O ministro comentou ainda o adiamento de um pacto de valorização das condições de trabalho de entregadores de aplicativo, que seria assinado nesta segunda-feira com a Ifood. Segundo o ministro, o adiamento ocorreu em razão do interesse do governo em ampliar o número de participantes.

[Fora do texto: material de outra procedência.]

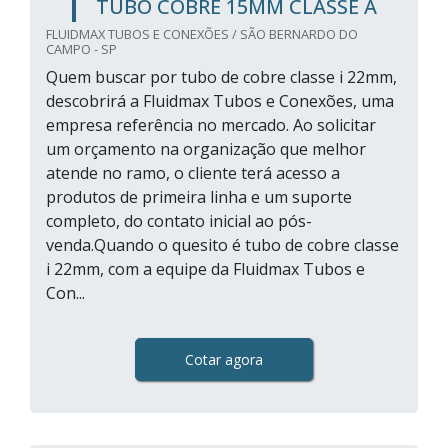
TUBO COBRE 15MM CLASSE A
FLUIDMAX TUBOS E CONEXÕES / SÃO BERNARDO DO
CAMPO - SP
Quem buscar por tubo de cobre classe i 22mm,
descobrirá a Fluidmax Tubos e Conexões, uma
empresa referência no mercado. Ao solicitar
um orçamento na organização que melhor
atende no ramo, o cliente terá acesso a
produtos de primeira linha e um suporte
completo, do contato inicial ao pós-
venda.Quando o quesito é tubo de cobre classe
i 22mm, com a equipe da Fluidmax Tubos e
Con...
Cotar agora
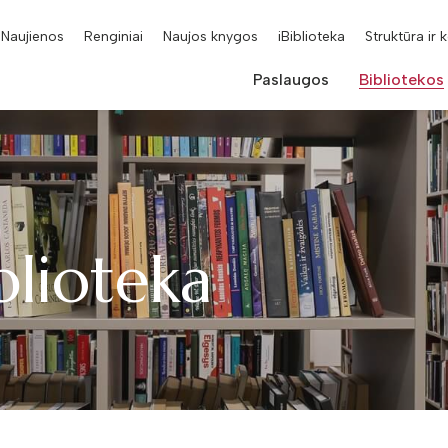
Naujienos
Renginiai
Naujos knygos
iBiblioteka
Struktūra ir 
Paslaugos
Bibliotekos
blioteka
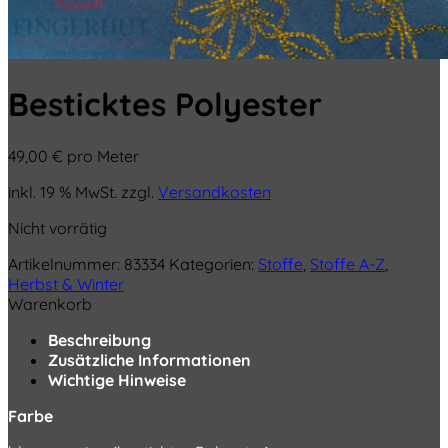
Besticktes Polyester
49,00
€
pro Meter
inkl. 19 % MwSt.
zzgl.
Versandkosten
Nicht vorrätig
Artikelnummer:
83334
Kategorien:
Stoffe
,
Stoffe A-Z
,
Herbst & Winter
Warenkorb
Beschreibung
Zusätzliche Informationen
Wichtige Hinweise
Farbe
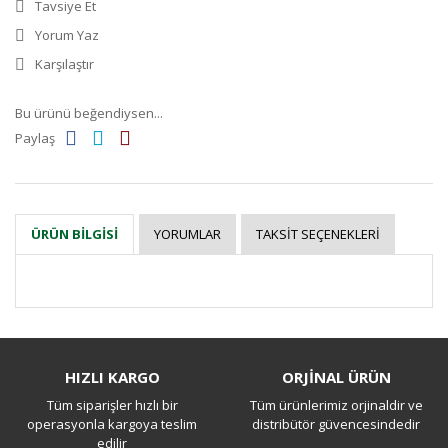
Tavsiye Et
Yorum Yaz
Karşılaştır
Bu ürünü beğendiysen...
Paylaş
YORUMLAR
TAKSIT SEÇENEKLERI
ÜRÜN BILGISI
Bu ürüne ilk yorumu siz yapın!
HIZLI KARGO
ORJİNAL ÜRÜN
Tüm siparişler hızlı bir
Tüm ürünlerimiz orjinaldir ve
Yorum Yaz
operasyonla kargoya teslim
distribütör güvencesindedir
edilir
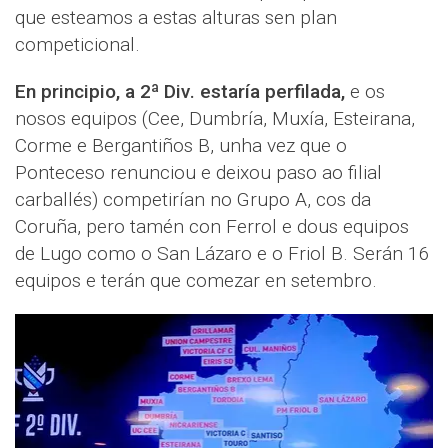
que esteamos a estas alturas sen plan
competicional.
En principio, a 2ª Div. estaría perfilada,
e os
nosos equipos (Cee, Dumbría, Muxía, Esteirana,
Corme e Bergantiños B, unha vez que o
Ponteceso renunciou e deixou paso ao filial
carballés) competirían no Grupo A, cos da
Coruña, pero tamén con Ferrol e dous equipos
de Lugo como o San Lázaro e o Friol B. Serán 16
equipos e terán que comezar en setembro.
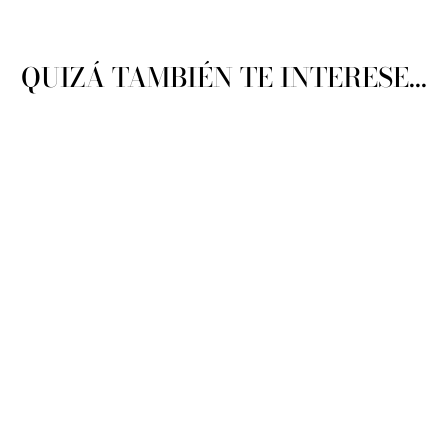
QUIZÁ TAMBIÉN TE INTERESE...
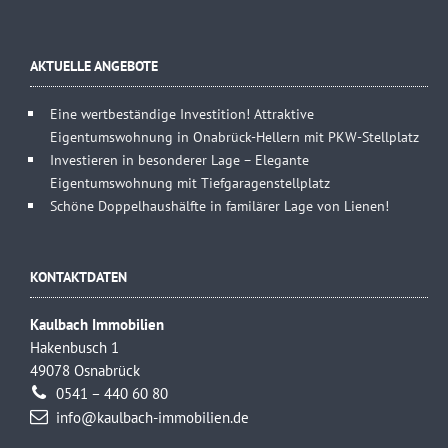
AKTUELLE ANGEBOTE
Eine wertbeständige Investition! Attraktive
Eigentumswohnung in Onabrück-Hellern mit PKW-Stellplatz
Investieren in besonderer Lage – Elegante
Eigentumswohnung mit Tiefgaragenstellplatz
Schöne Doppelhaushälfte in familärer Lage von Lienen!
KONTAKTDATEN
Kaulbach Immobilien
Hakenbusch 1
49078 Osnabrück
0541 – 440 60 80
info@kaulbach-immobilien.de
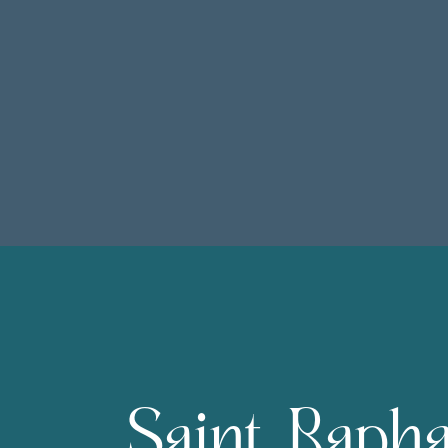
Saint-Rapha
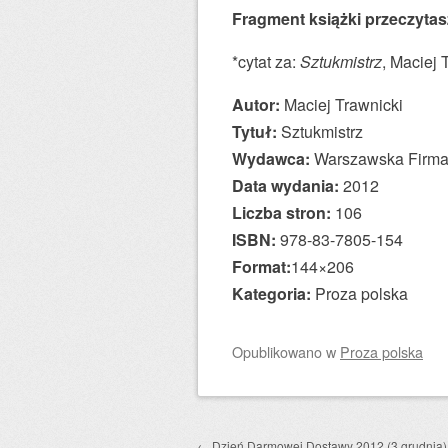
Fragment książki przeczyta
*cytat za:
Sztukmistrz
, Maciej 
Autor:
Maciej Trawnicki
Tytuł:
Sztukmistrz
Wydawca:
Warszawska Firm
Data wydania:
2012
Liczba stron:
106
ISBN:
978-83-7805-154
Format:
144×206
Kategoria:
Proza polska
Opublikowano
w
Proza polska
←
Dzień Darmowej Dostawy 2012 (3 grudnia)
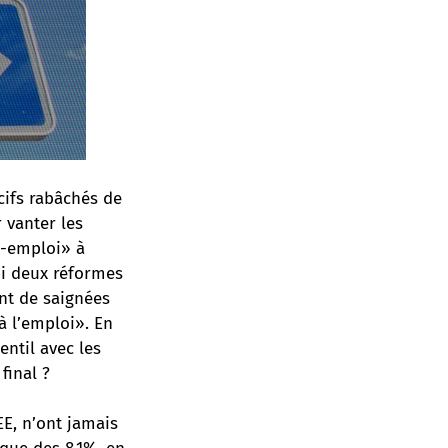
cifs rabâchés de
 vanter les
n-emploi» à
bi deux réformes
nt de saignées
 à l’emploi». En
entil avec les
final ?
EE, n’ont jamais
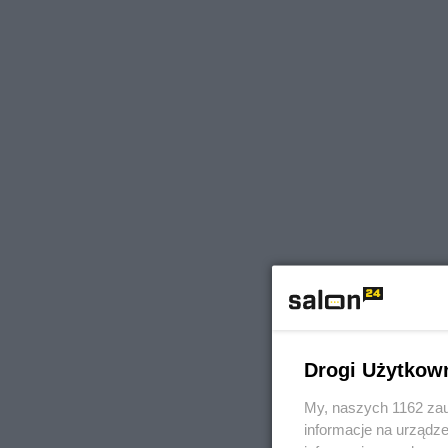
Drogi Użytkow
My, naszych 1162 zau
informacje na urządze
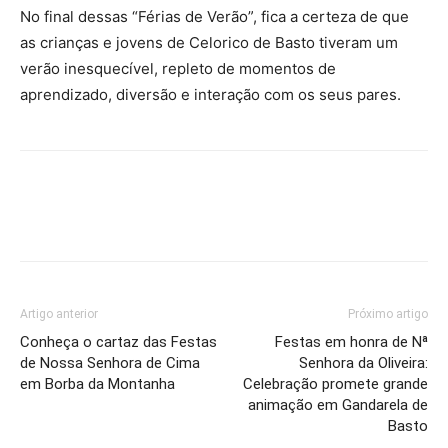
No final dessas “Férias de Verão”, fica a certeza de que
as crianças e jovens de Celorico de Basto tiveram um
verão inesquecível, repleto de momentos de
aprendizado, diversão e interação com os seus pares.
Artigo anterior
Próximo artigo
Conheça o cartaz das Festas
Festas em honra de Nª
de Nossa Senhora de Cima
Senhora da Oliveira:
em Borba da Montanha
Celebração promete grande
animação em Gandarela de
Basto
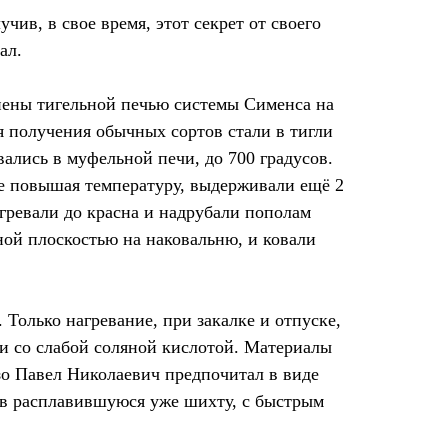
ив, в свое время, этот секрет от своего
ал.
енены тигельной печью системы Сименса на
ля получения обычных сортов стали в тигли
вались в муфельной печи, до 700 градусов.
 не повышая температуру, выдерживали ещё 2
агревали до красна и надрубали пополам
ой плоскостью на наковальню, и ковали
 Только нагревание, при закалке и отпуске,
си со слабой соляной кислотой. Материалы
зо Павел Николаевич предпочитал в виде
а в расплавившуюся уже шихту, с быстрым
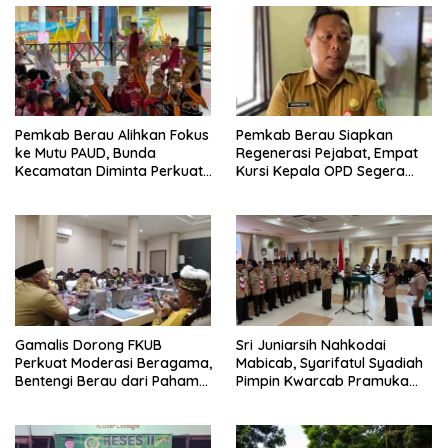
Pemkab Berau Alihkan Fokus
Pemkab Berau Siapkan
ke Mutu PAUD, Bunda
Regenerasi Pejabat, Empat
Kecamatan Diminta Perkuat
Kursi Kepala OPD Segera
Pengawasan
Diisi
Gamalis Dorong FKUB
Sri Juniarsih Nahkodai
Perkuat Moderasi Beragama,
Mabicab, Syarifatul Syadiah
Bentengi Berau dari Paham
Pimpin Kwarcab Pramuka
Pemecah Persatuan
Berau 2026–2031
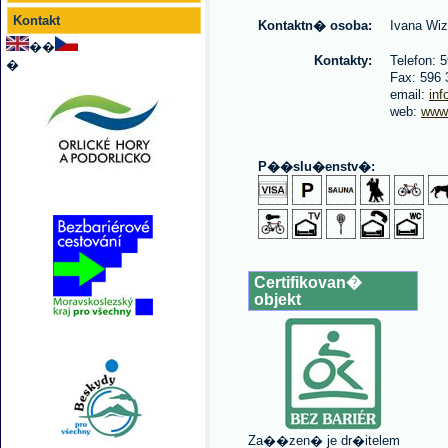
Kontakt
Kontaktn� osoba:
Ivana Wiz
��
Kontakty:
Telefon: 
�
Fax: 596 
email:
in
web:
www.
P��slu�enstv�:
Certifikovan�
objekt
Za��zen� je dr�itelem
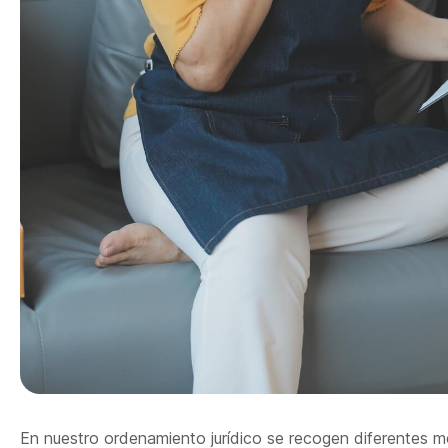
En nuestro ordenamiento jurídico se recogen diferentes m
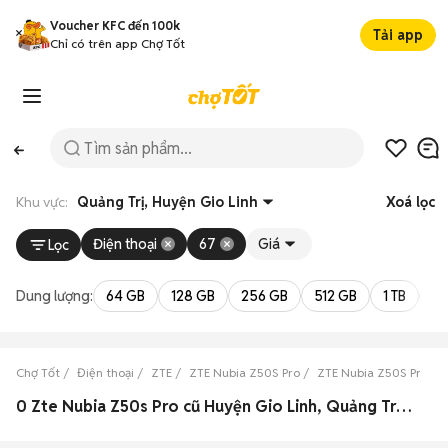
Voucher KFC đến 100k
Tải app
Chỉ có trên app Chợ Tốt
Khu vực:
Quảng Trị, Huyện Gio Linh
Xoá lọc
Điện thoại
67
Giá
Lọc
Dung lượng:
64 GB
128 GB
256 GB
512 GB
1 TB
2 
Chợ Tốt
Điện thoại
ZTE
ZTE Nubia Z50S Pro
ZTE Nubia Z50S Pro Qu
0 Zte Nubia Z50s Pro cũ Huyện Gio Linh, Quảng Trị đẹp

“Estamos conversando com outras empresas e queremos fazer uma mesa mais ampla, além do iFood”, explicou.

Empregos 

O Brasil fechou o mês de agosto com saldo positivo de 147.358 empregos com carteira assinada. O balanço é do Novo Cadastro Geral de Empregados e Desempregados (Novo Caged) divulgado nesta segunda-feira pelo Ministério do Trabalho e Emprego (MTE). 

O ministério informou que o resultado de agosto decorreu de 2.239.895 admissões e 2.092.537 desligamentos no período.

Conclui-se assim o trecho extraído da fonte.